Many of us go through this as we transition into adulthood. We speak with guidance counselors, figure out a major if we choose to go to college, watch and listen to what our peers are doing, and of course what our parents and other people of influence in our lives recommend.
Sometimes, we get through that, embark upon a path, and then several years later, find ourselves in a similar situation. We’ve now done a thing for a while, and we’re just not sure it feels right anymore. Maybe we’re looking around and noticing other paths that shine with appeal. Or maybe we’re remembering back to a dream from our younger years, and wondering if we should have followed that. Perhaps wondering if we still have time.
I’m learning that these thoughts and feelings are natural, perhaps even common. There comes a point where, especially if we’re not feeling challenged or fulfilled, we begin to look for change.
Early on in our adulthood we may choose to follow money and opportunity. We may be eager to show the world what we can do, perhaps even to compete with our peers in achievement. Alternatively, we may be simply working to get by, to support ourselves and perhaps a family.
Later on, motivations naturally change. If we’re lucky, we’ve been able to make some money and create some stability in our lives, perhaps grow a family, and now we’ve begun to crave meaning.
It’s one thing to understand that our motivation has switched to meaning, and quite another to discover what specifically is going to unlock that meaning for us in our daily lives.
In thinking about this process of discovery, I’ve concluded that (for me) it’s related to the concept of self-mastery, which is the first of the Six Personal Perspectives in the Keller Williams University Curriculum.
You can read more about the six personal perspectives here (one) here (two) here (three) here (four) here (five) and here (six).
Self-mastery is defined as: the possession of great knowledge, skills and habits that make you the master of you.

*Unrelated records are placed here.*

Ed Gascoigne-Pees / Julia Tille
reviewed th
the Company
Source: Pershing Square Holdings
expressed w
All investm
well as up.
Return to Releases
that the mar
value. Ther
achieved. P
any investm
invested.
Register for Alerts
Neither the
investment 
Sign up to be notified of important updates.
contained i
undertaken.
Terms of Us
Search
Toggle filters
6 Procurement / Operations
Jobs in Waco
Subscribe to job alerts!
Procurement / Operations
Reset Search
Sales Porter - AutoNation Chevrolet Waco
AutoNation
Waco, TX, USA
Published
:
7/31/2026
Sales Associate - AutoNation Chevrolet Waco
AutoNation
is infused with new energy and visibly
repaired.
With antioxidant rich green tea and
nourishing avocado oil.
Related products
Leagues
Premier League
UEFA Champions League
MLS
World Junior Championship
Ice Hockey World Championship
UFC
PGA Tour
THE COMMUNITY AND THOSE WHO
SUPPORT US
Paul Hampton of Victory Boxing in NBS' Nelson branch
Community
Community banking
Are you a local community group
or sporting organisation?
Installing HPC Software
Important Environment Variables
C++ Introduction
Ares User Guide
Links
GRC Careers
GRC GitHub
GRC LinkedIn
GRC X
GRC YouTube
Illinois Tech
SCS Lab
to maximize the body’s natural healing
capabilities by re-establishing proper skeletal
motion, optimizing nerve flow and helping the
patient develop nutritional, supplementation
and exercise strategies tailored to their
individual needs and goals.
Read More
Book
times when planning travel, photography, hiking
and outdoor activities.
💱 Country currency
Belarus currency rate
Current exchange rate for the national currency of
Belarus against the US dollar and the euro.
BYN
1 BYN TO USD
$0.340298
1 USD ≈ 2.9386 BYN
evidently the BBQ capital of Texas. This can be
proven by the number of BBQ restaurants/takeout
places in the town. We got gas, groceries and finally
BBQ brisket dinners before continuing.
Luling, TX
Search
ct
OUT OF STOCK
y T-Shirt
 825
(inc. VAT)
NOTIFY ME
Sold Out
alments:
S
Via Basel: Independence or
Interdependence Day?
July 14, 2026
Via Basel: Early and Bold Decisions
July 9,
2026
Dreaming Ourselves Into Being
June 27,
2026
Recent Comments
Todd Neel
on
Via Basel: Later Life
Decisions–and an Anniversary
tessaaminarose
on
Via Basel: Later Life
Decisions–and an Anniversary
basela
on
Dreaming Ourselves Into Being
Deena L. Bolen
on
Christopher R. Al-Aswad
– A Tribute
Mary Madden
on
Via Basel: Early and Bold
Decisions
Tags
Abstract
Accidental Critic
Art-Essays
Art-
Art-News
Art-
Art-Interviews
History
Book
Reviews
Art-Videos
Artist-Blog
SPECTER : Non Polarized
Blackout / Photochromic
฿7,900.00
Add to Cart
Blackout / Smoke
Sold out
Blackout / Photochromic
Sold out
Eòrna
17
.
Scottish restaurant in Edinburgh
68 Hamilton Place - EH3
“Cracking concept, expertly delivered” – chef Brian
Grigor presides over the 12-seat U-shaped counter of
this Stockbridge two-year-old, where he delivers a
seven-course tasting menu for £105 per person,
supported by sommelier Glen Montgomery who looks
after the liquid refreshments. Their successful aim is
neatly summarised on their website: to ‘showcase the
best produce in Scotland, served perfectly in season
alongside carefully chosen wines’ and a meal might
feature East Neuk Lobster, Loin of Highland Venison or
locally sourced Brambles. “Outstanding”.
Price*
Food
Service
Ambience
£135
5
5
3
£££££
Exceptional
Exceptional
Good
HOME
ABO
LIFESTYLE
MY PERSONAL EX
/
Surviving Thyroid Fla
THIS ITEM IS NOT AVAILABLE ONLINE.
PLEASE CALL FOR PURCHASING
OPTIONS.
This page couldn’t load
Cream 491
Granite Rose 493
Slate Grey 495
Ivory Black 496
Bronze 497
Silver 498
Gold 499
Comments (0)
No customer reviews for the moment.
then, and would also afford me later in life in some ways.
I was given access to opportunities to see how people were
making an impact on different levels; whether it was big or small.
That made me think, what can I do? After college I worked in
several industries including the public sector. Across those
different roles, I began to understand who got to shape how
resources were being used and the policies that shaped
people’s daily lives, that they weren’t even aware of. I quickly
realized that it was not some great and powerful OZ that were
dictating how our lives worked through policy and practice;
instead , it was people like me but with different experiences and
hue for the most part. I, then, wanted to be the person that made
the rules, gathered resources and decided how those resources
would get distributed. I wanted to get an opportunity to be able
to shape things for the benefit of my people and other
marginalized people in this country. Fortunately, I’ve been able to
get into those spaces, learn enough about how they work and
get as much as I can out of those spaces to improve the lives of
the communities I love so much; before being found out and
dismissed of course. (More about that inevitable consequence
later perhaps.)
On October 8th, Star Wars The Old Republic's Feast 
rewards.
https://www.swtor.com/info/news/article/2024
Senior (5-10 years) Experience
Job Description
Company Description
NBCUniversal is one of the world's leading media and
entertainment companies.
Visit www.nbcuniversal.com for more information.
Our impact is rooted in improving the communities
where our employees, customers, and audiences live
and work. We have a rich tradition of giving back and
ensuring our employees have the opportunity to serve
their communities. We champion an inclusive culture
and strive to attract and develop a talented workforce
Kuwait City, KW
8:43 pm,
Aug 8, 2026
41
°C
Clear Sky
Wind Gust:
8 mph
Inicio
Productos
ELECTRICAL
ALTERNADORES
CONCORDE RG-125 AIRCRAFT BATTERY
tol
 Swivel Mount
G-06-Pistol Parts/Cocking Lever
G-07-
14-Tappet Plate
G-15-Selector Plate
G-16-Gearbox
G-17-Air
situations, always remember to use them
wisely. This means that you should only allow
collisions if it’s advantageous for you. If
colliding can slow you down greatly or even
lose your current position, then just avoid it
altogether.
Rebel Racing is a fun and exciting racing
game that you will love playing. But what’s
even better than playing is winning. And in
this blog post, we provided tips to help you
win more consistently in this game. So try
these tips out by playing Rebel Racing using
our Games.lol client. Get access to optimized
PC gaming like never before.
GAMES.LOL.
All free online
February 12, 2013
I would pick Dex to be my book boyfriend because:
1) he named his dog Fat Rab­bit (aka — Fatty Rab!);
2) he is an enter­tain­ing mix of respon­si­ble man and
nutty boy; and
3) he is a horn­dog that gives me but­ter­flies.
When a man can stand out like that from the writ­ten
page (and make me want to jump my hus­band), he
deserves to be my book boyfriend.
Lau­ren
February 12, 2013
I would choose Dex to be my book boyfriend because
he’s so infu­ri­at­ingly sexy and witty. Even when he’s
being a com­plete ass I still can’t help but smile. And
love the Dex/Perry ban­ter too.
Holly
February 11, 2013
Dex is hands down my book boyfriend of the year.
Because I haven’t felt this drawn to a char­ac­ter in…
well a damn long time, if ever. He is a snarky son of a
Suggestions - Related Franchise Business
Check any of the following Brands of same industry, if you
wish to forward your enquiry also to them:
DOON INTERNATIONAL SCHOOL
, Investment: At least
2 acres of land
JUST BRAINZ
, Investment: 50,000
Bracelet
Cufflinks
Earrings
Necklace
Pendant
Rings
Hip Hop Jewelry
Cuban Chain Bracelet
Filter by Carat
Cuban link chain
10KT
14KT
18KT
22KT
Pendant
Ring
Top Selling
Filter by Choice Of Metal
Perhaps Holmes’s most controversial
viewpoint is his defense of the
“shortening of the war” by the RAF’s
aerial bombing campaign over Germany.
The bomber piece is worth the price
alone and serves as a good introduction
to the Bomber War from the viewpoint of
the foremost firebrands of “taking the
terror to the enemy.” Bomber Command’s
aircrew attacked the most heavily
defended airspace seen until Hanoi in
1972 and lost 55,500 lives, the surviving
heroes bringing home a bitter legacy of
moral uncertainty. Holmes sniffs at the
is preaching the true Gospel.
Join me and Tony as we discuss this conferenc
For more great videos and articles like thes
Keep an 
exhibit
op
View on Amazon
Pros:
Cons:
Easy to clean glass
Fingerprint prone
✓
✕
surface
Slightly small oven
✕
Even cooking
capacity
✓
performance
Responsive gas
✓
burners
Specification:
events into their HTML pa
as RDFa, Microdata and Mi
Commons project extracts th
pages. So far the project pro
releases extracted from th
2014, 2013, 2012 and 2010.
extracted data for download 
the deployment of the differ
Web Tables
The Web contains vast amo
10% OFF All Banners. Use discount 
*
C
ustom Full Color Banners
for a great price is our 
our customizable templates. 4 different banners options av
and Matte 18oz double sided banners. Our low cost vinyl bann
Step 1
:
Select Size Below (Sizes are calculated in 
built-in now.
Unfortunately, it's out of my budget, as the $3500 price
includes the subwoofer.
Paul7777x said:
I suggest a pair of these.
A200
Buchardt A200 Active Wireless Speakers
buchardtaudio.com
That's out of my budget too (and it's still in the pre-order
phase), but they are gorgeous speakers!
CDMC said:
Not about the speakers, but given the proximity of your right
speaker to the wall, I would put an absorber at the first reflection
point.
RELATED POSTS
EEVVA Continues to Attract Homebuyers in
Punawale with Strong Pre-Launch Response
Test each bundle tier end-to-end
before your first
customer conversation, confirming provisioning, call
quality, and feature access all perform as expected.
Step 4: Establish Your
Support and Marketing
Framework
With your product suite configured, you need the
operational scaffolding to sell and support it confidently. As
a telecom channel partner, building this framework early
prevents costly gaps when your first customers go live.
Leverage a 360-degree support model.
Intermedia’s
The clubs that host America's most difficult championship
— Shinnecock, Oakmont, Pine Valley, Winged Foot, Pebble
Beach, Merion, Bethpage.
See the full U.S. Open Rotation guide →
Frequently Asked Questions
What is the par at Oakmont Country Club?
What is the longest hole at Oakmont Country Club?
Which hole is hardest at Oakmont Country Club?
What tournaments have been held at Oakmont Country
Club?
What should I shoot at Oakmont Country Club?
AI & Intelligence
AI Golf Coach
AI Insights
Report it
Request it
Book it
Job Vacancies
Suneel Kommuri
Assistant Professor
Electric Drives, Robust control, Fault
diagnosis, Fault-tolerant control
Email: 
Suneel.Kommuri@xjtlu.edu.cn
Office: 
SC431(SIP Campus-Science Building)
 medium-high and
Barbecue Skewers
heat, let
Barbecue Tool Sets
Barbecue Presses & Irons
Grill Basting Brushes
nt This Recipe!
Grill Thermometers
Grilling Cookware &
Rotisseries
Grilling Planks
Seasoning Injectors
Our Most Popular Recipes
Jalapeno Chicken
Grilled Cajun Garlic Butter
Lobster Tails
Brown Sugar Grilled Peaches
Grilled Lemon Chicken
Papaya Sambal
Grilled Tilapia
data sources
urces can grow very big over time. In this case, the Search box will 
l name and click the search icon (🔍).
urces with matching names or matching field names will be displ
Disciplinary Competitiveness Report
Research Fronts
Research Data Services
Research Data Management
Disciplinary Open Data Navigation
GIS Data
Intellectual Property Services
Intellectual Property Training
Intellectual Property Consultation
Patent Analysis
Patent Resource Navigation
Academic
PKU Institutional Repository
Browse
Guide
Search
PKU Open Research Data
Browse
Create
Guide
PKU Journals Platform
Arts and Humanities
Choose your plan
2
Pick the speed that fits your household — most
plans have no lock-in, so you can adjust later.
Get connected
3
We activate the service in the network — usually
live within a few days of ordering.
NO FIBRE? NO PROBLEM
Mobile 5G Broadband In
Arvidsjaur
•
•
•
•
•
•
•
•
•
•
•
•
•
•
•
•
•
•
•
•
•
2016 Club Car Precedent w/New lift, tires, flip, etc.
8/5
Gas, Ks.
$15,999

Specifically, it can be broken down into:
a) knowing your goals
b) knowing your strengths and weaknesses, and
c) making a plan with your strengths and weaknesses taken into account, which (when acted upon) will lead you to realization of your goals.
In this case, we also need a process for re-determining what our goals are. And yet almost like an algebraic equation, we can actually begin to solve for the missing variable (goals) by identifying and working through the other known quantities, which are our strengths and weaknesses and our plan.
We can re-establish what our strengths and weaknesses are by a combination of journaling, asking others who know us well for feedback (to learn about our blind spots) and using personality assessments. We can also then look at what kind of plan our instincts lead us to make, and then imagine ourselves accomplishing the plan.
How do we feel when we put ourselves in that place in our minds? Does it feel like who we really believe we are in our hearts? Or like the person we long to become?
Alternatively (or additionally) we can seek out people who are already in a place that we suspect might be a good fit for us, and we can ask them how they feel.
Do they like where they are? Does it feel like how we imagined it might? Or are we off-base? How similar is that person to us? How did they get to where they are, and is theirs a path that we can follow?
These are just a few strategies for working backwards toward solving for the riddle of who we desire to be.
And who we desire to be is the ultimate motivation, which, when identified, will illuminate the path that leads there.